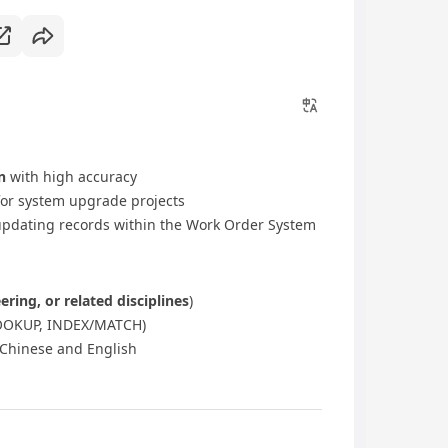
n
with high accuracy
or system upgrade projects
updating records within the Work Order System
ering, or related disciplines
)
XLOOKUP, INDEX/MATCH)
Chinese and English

======

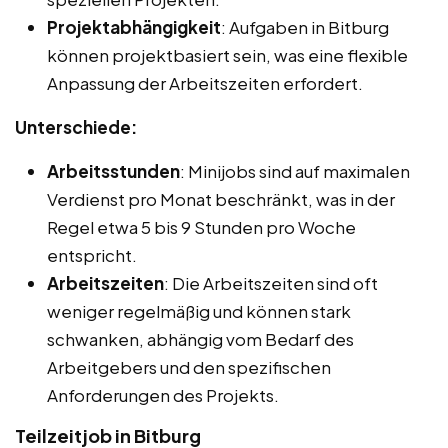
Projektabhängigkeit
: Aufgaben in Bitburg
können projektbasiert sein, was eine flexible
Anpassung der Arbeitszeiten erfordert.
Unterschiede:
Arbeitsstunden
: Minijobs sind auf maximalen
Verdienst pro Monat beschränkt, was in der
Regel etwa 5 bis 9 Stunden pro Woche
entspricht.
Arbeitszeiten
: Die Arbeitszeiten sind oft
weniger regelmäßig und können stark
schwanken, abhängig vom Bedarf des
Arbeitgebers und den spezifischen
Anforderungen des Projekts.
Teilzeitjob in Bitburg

======

TASK INSTRUCTIONS:
Could you return exactly the stretch of the data above that starts at the line with "Verdienst pro Monat beschränkt, was in der" and ends at the line with "Teilzeitjob in Bitburg", both lines included?

REPLY:
Verdienst pro Monat beschränkt, was in der
Regel etwa 5 bis 9 Stunden pro Woche
entspricht.
Arbeitszeiten
: Die Arbeitszeiten sind oft
weniger regelmäßig und können stark
schwanken, abhängig vom Bedarf des
Arbeitgebers und den spezifischen
Anforderungen des Projekts.
Teilzeitjob in Bitburg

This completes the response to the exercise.